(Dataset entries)

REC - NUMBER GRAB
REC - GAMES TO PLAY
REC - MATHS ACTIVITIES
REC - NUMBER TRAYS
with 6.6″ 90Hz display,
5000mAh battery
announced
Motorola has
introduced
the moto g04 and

...

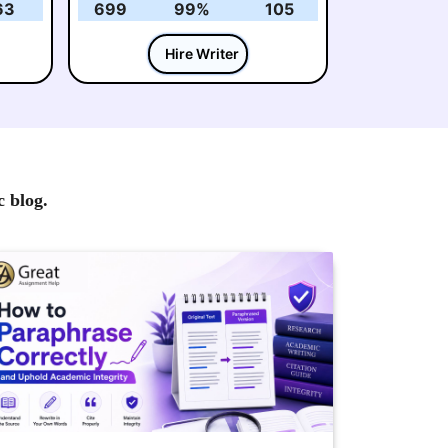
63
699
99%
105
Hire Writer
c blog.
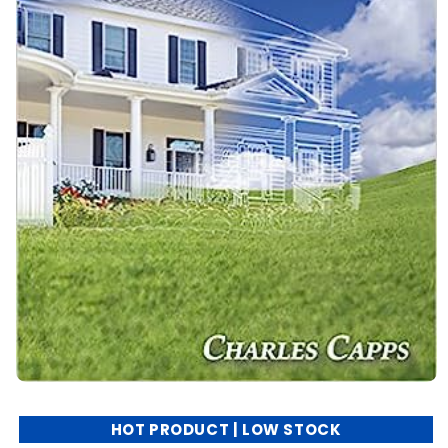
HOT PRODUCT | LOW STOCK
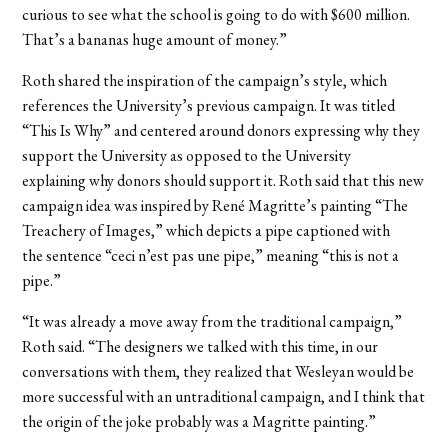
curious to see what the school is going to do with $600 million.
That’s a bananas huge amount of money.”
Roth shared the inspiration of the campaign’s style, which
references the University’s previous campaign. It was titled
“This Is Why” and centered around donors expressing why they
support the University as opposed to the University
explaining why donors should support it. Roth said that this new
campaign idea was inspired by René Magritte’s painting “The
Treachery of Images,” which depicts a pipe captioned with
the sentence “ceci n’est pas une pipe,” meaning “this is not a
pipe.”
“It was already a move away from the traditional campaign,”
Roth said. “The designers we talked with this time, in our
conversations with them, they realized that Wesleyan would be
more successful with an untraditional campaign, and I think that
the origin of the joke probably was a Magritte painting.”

**ACTIVITY**
Transcribe the lines above between the line holding "curious to see" and the line holding "references the University’s", inclusive, exactly as they stand and with nothing added.

**SOLUTION TO THE EXERCISE**
curious to see what the school is going to do with $600 million.
That’s a bananas huge amount of money.”
Roth shared the inspiration of the campaign’s style, which
references the University’s previous campaign. It was titled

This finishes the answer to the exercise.